## What you need to do:
Would you write out the full listing exactly, without any pictures?

## Extracted records:
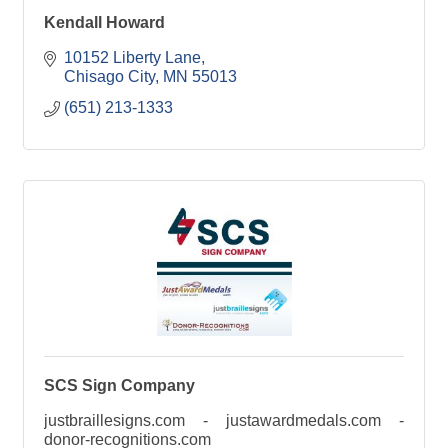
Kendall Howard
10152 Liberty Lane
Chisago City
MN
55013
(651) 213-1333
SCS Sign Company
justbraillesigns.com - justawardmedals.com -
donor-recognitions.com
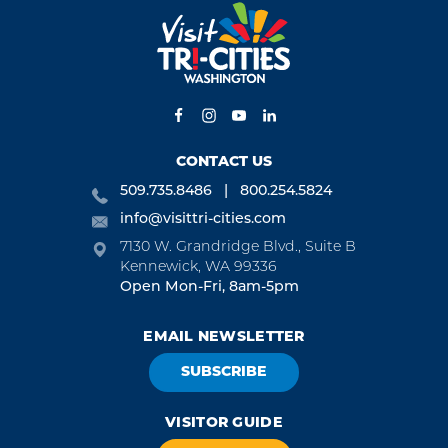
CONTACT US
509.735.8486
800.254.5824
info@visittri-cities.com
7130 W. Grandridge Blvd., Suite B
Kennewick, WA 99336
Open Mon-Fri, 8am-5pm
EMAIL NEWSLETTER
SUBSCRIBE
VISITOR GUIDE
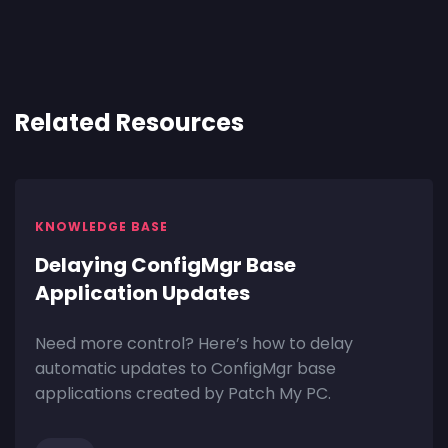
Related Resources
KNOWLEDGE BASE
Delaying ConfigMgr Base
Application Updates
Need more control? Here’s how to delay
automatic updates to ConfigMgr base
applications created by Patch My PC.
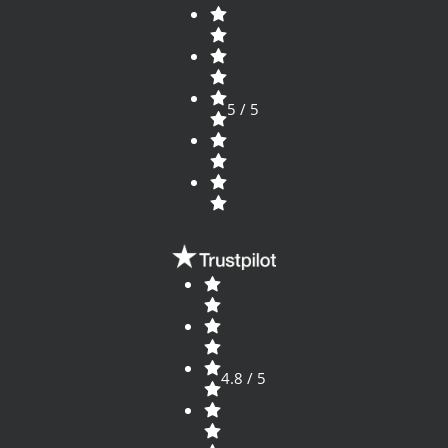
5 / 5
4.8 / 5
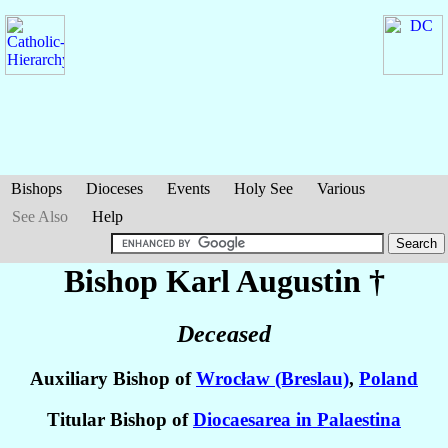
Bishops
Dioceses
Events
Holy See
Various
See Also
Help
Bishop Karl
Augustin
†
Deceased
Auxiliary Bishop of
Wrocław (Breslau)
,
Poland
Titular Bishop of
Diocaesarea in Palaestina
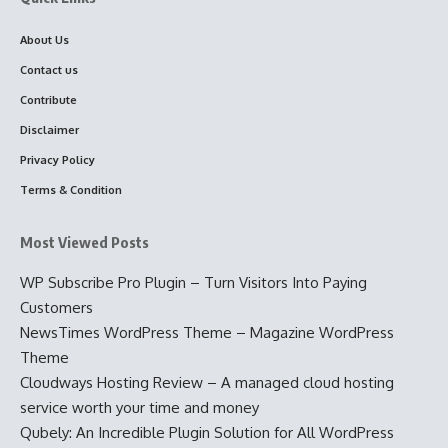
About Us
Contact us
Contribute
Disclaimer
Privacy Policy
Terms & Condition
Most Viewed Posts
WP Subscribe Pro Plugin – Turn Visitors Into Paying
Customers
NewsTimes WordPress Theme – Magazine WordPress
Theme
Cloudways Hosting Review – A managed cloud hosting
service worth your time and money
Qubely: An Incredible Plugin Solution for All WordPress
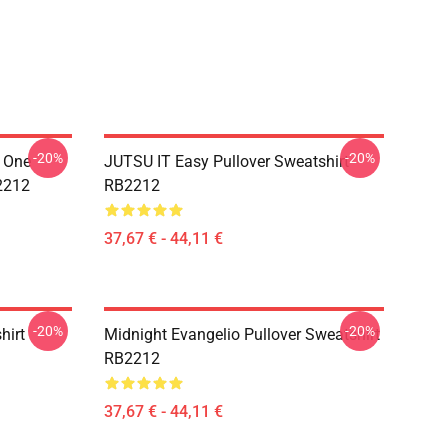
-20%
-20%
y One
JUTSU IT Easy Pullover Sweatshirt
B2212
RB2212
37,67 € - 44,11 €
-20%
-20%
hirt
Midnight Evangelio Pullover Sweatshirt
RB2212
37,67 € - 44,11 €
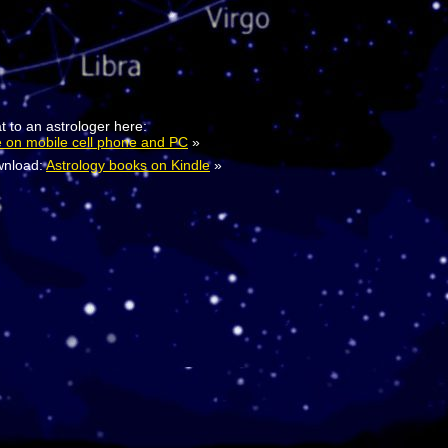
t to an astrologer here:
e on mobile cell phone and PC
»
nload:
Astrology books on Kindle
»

## Answer to the exercise:
Kendall Howard
10152 Liberty Lane
Chisago City
MN
55013
(651) 213-1333
SCS Sign Company
justbraillesigns.com - justawardmedals.com -
donor-recognitions.com
CONTACT US
509.735.8486
800.254.5824
info@visittri-cities.com
7130 W. Grandridge Blvd., Suite B
Kennewick, WA 99336
Open Mon-Fri, 8am-5pm
EMAIL NEWSLETTER
SUBSCRIBE
VISITOR GUIDE
Related Resources
KNOWLEDGE BASE
Delaying ConfigMgr Base
Application Updates
Need more control? Here’s how to delay
automatic updates to ConfigMgr base
applications created by Patch My PC.
5 / 5
4.8 / 5
Bishops
Dioceses
Events
Holy See
Various
See Also
Help
Bishop Karl
Augustin
†
Deceased
Auxiliary Bishop of
Wrocław (Breslau)
,
Poland
Titular Bishop of
Diocaesarea in Palaestina
About Us
Contact us
Contribute
Disclaimer
Privacy Policy
Terms & Condition
Most Viewed Posts
WP Subscribe Pro Plugin – Turn Visitors Into Paying
Customers
NewsTimes WordPress Theme – Magazine WordPress
Theme
Cloudways Hosting Review – A managed cloud hosting
service worth your time and money
Qubely: An Incredible Plugin Solution for All WordPress
-20%
-20%
y One
JUTSU IT Easy Pullover Sweatshirt
B2212
RB2212
37,67 € - 44,11 €
-20%
-20%
hirt
Midnight Evangelio Pullover Sweatshirt
RB2212
37,67 € - 44,11 €
t to an astrologer here:
e on mobile cell phone and PC
»
nload:
Astrology books on Kindle
»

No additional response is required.